PROBLEM TO SOLVE >> Tally up every line in the records beneath that has "Metal", and write down only the total.

INFORMATION SHOWN >>
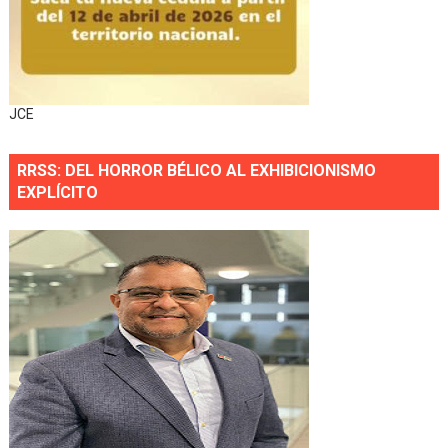
JCE
RRSS: DEL HORROR BÉLICO AL EXHIBICIONISMO
EXPLÍCITO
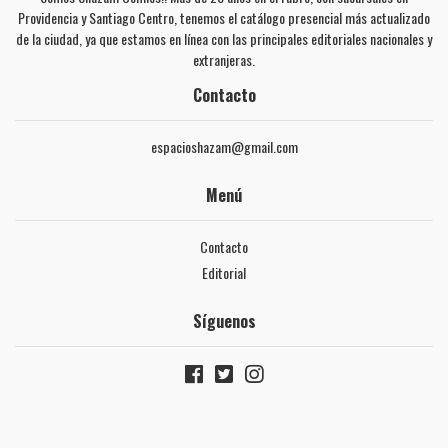
Providencia y Santiago Centro, tenemos el catálogo presencial más actualizado
de la ciudad, ya que estamos en línea con las principales editoriales nacionales y
extranjeras.
Contacto
espacioshazam@gmail.com
Menú
Contacto
Editorial
Síguenos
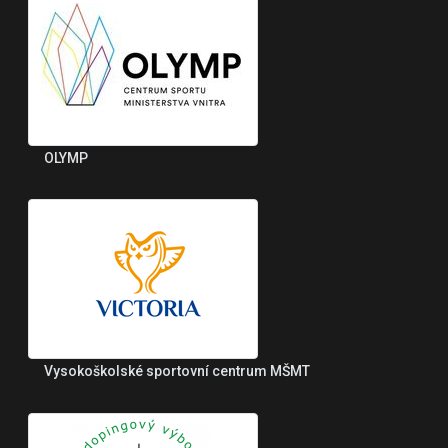
OLYMP
Vysokoškolské sportovní centrum MŠMT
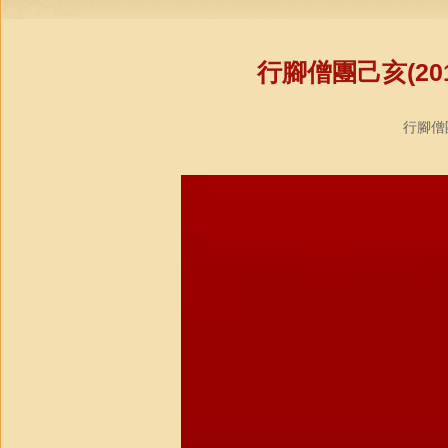
行腳僧團己亥(20
行腳僧團教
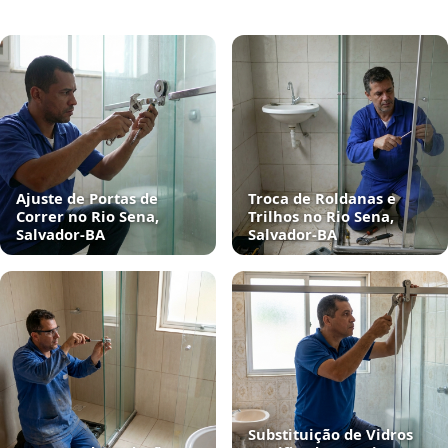
Ajuste de Portas de
Troca de Roldanas e
Correr no Rio Sena,
Trilhos no Rio Sena,
Salvador‑BA
Salvador‑BA
Substituição de Vidros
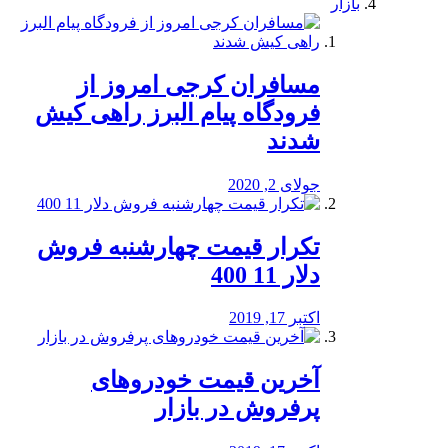
بازار
مسافران کرجی امروز از
فرودگاه پیام البرز راهی کیش
شدند
جولای 2, 2020
تکرار قیمت چهارشنبه فروش
دلار 11 400
اکتبر 17, 2019
آخرین قیمت خودرو‌های
پرفروش در بازار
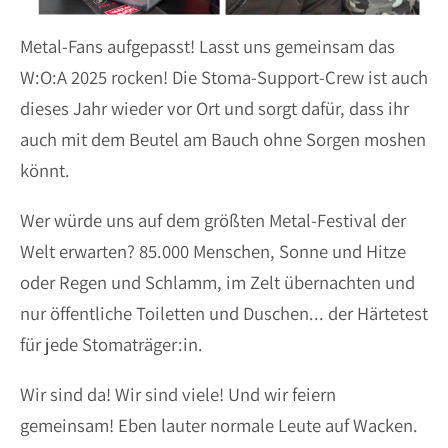
Metal-Fans aufgepasst! Lasst uns gemeinsam das
W:O:A 2025 rocken! Die Stoma-Support-Crew ist auch
dieses Jahr wieder vor Ort und sorgt dafür, dass ihr
auch mit dem Beutel am Bauch ohne Sorgen moshen
könnt.
Wer würde uns auf dem größten Metal-Festival der
Welt erwarten? 85.000 Menschen, Sonne und Hitze
oder Regen und Schlamm, im Zelt übernachten und
nur öffentliche Toiletten und Duschen... der Härtetest
für jede Stomaträger:in.
Wir sind da! Wir sind viele! Und wir feiern
gemeinsam! Eben lauter normale Leute auf Wacken.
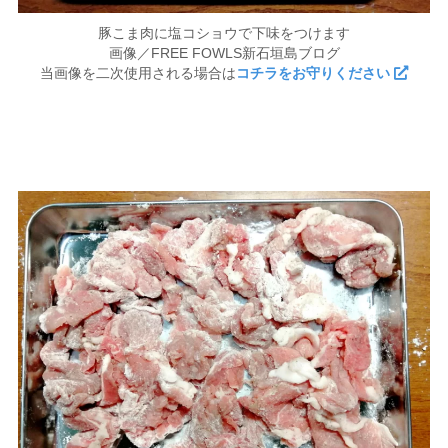
豚こま肉に塩コショウで下味をつけます
画像／FREE FOWLS新石垣島ブログ
当画像を二次使用される場合は
コチラをお守りください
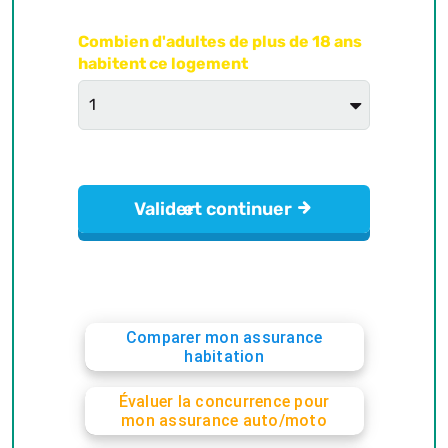
Comparer mon assurance
habitation
Évaluer la concurrence pour
mon assurance auto/moto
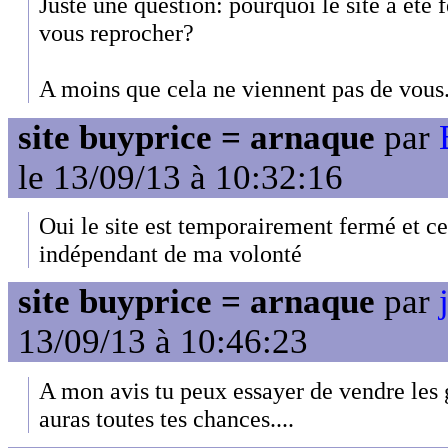
Juste une question: pourquoi le site a été 
vous reprocher?
A moins que cela ne viennent pas de vous.
site buyprice = arnaque
par
le 13/09/13 à 10:32:16
Oui le site est temporairement fermé et c
indépendant de ma volonté
site buyprice = arnaque
par
13/09/13 à 10:46:23
A mon avis tu peux essayer de vendre les 
auras toutes tes chances....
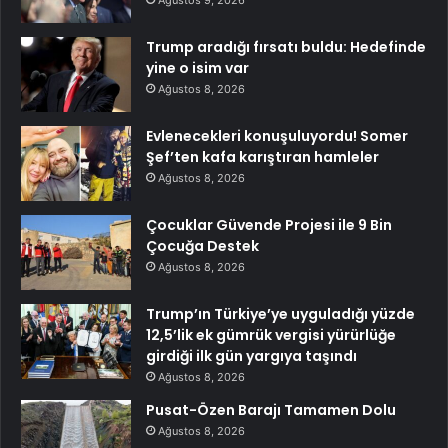
Ağustos 9, 2026
Trump aradığı fırsatı buldu: Hedefinde
yine o isim var
Ağustos 8, 2026
Evlenecekleri konuşuluyordu! Somer
Şef’ten kafa karıştıran hamleler
Ağustos 8, 2026
Çocuklar Güvende Projesi ile 9 Bin
Çocuğa Destek
Ağustos 8, 2026
Trump’ın Türkiye’ye uyguladığı yüzde
12,5’lik ek gümrük vergisi yürürlüğe
girdiği ilk gün yargıya taşındı
Ağustos 8, 2026
Pusat-Özen Barajı Tamamen Dolu
Ağustos 8, 2026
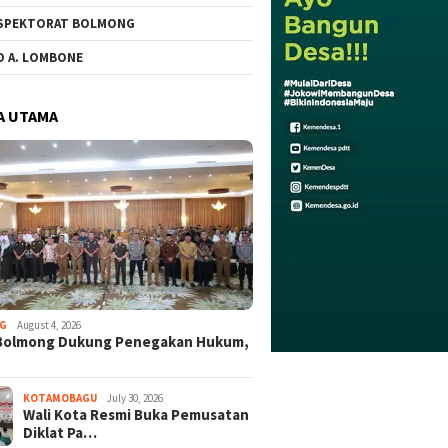
SPEKTORAT BOLMONG
O A. LOMBONE
A UTAMA
G
August 4, 2026
Bolmong Dukung Penegakan Hukum,
KOTAMOBAGU
July 30, 2026
Wali Kota Resmi Buka Pemusatan
Diklat Pa…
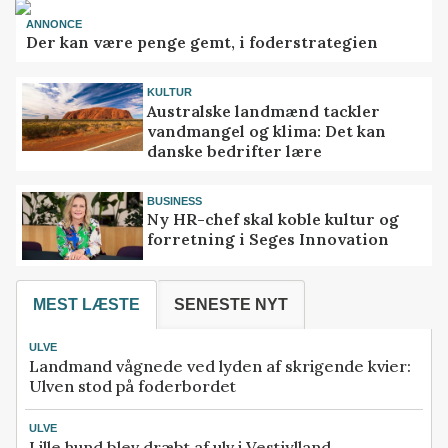
ANNONCE
Der kan være penge gemt, i foderstrategien
KULTUR
Australske landmænd tackler
vandmangel og klima: Det kan
danske bedrifter lære
BUSINESS
Ny HR-chef skal koble kultur og
forretning i Seges Innovation
MEST LÆSTE
SENESTE NYT
ULVE
Landmand vågnede ved lyden af skrigende kvier:
Ulven stod på foderbordet
ULVE
Lille hund blev dræbt af ulv i Vestjylland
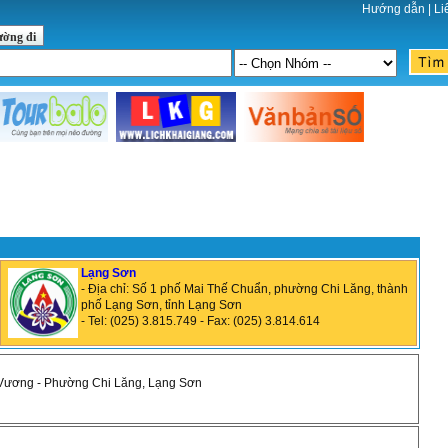
Hướng dẫn
|
Li
ường đi
Lạng Sơn
- Địa chỉ: Số 1 phố Mai Thế Chuẩn, phường Chi Lăng, thành
phố Lạng Sơn, tỉnh Lạng Sơn
- Tel: (025) 3.815.749 - Fax: (025) 3.814.614
g Vương - Phường Chi Lăng, Lạng Sơn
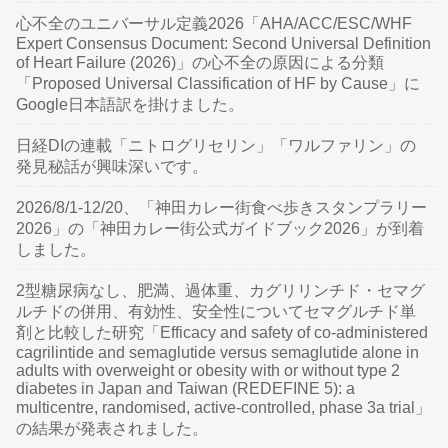
心不全のユニバーサル定義2026「AHA/ACC/ESC/WHF
Expert Consensus Document: Second Universal Definition
of Heart Failure (2026)」の心不全の原因による分類
「Proposed Universal Classification of HF by Cause」に
Google日本語訳を掛けました。
日経DIの連載「ニトログリセリン」「ワルファリン」の
発見秘話が興味深いです。
2026/8/1-12/20、「神田カレー街食べ歩きスタンプラリー
2026」の「神田カレー街公式ガイドブック2026」が到着
しました。
2型糖尿病なし、肥満、過体重、カグリリンチド・セマグ
ルチドの併用、有効性、安全性についてセマグルチド単
剤と比較した研究「Efficacy and safety of co-administered
cagrilintide and semaglutide versus semaglutide alone in
adults with overweight or obesity with or without type 2
diabetes in Japan and Taiwan (REDEFINE 5): a
multicentre, randomised, active-controlled, phase 3a trial」
の結果が発表されました。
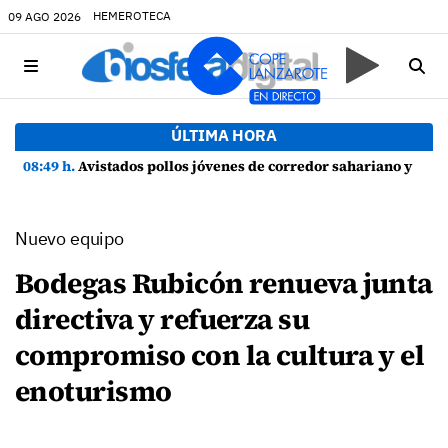
HEMEROTECA
09 AGO 2026
ÚLTIMA HORA
08:49 h.
Avistados pollos jóvenes de corredor sahariano y episodios de cortejo de hubara cerca del rally de Lanzarote
Nuevo equipo
Bodegas Rubicón renueva junta
directiva y refuerza su
compromiso con la cultura y el
enoturismo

WRITTEN SOLUTION >> 2